Нет, без нас с тобой, люба моя, не должна была быть история…
А сегодня, понимаешь, иду почему-то по Большой Рогожской и вдруг возле детской поликлиники-теремка голова закружилась, ветер посыпался, аура какая-то, как у эпилептика, прислонился я к кудрявым кирпичам и… Постоял. Прошло. Но! Понимаешь, были у меня последнее время сны, Москва старая снилась, да всё в цвете. То, что видел лишь на фотографиях, вдруг являлось живым. Новые дома неизвестно куда исчезали, асфальт проклятый тоже, старые домишки, даже полные ансамбли, и также церкви исчезнувшие являлись на своих старых местах, и булыжник мостовых, и тумбы коновязные, и сам я шел вроде бы слегка пьяненьким мастеровым в разбитых сапогах по булыге.

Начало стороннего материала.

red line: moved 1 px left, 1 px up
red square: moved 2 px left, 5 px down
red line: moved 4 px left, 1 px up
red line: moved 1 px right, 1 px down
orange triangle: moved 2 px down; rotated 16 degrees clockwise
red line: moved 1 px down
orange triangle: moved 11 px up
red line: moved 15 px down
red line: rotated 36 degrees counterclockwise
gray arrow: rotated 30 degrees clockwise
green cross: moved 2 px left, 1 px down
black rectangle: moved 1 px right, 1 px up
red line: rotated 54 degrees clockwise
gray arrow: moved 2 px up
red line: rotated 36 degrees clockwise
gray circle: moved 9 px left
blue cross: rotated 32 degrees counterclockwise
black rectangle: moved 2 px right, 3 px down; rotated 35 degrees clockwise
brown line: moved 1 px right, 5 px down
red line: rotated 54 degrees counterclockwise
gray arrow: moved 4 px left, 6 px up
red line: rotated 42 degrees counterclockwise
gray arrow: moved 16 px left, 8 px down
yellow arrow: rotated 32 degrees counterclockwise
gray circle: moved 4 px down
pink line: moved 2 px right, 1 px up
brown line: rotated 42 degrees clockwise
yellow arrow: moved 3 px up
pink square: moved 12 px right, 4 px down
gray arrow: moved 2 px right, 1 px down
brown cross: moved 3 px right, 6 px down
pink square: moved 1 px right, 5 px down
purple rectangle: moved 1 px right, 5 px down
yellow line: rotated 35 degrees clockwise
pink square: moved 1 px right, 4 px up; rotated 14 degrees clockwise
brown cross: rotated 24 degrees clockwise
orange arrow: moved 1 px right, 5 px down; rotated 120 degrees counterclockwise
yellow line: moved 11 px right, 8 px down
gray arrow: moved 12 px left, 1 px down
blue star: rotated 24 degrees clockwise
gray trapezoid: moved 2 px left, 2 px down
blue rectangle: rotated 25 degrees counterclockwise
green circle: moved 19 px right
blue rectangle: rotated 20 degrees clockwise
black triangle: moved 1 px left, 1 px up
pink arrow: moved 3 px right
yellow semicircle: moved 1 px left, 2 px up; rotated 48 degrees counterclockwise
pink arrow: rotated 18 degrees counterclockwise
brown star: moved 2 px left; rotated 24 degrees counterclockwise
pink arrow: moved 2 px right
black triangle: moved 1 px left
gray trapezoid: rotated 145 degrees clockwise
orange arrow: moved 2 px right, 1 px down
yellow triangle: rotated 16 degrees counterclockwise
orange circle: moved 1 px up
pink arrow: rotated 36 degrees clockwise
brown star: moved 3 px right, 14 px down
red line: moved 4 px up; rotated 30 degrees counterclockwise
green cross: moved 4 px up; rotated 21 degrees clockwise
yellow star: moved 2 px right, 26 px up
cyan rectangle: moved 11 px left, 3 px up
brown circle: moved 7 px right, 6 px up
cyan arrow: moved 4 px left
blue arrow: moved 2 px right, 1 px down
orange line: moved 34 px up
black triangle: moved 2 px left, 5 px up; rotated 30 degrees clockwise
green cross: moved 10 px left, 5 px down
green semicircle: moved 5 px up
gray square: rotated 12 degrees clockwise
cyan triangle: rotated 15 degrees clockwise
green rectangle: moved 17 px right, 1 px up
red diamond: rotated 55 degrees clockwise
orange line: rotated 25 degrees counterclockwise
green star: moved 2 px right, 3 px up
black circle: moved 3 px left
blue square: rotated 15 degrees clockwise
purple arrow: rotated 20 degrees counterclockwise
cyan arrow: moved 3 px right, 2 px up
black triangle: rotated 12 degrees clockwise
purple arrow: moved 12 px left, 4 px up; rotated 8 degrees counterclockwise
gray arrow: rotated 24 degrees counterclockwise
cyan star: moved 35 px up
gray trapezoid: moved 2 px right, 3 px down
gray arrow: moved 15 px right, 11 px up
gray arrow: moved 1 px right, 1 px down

И вот так и тут, только наяву. А наяву ли? Все вижу целое, старое, все дома Хивы передо мной. Вся Вековая, как была… Что за чертовщина? И пошел я, изумленный, и пошел… И автоматушка живой, и огонек над дверью, и Толечку с Володечкой встречаю, и пьем мы, и — вот моя деревня.
— Да-а, — шептала она. — Ну и дела…
— Так спрашивается: куда же вы… Нет, я ничего не могу толком выразить. Вы так и жили после моей смерти, и год прошел и ничего, никаких катаклизьмов не произошло? А я, я-то где эти двадцать лет прожил, мне ж пятьдесят, по мне видно? Нет, ты мне честно только одно скажи: в августе шестьдесят восьмого (Господи, да ведь это же сейчас! Да и августа еще нету!) наши танки в Чехословакию входили?
Чудно, нехорошо смотрела она на меня.
— Ну ладно. А где Домовой-то наш. Раушка, Дедок домашний? Жив? Надо бы и с ним поздоровкаться.
Я пошел в нашу первую, маленькую комнатуху, где мы с Валюней начинали счастливую, нищую, молодую жизнь. Я встал на колени перед печкой-голландкой (и она жива!), открыл заслонку и позвал: «Раушка, Дедушка, где ты? Это я, Вова».
Но молчание было мне ответом. Еще и еще звал я его. Нету, не выходит. Э, какие дела. А ведь он мне, бывало, помогал потерянные вещи находить. А так вот: завяжу веревочку вокруг ножки стола, приговорю: «Домовой, Домовой, поищи-ка со мной, мне не сыскать, иди помогать». И — иду наобум, просто руки протягиваю, шарю по вещам. Бац — оно и нашлось! Где и рядом, да не видел. Так нашел четвертной, от Валюни затыренный, и где? На печке в кухне. Спьяну затырил и как не сжег. С паспортом тоже так было. С бутылками.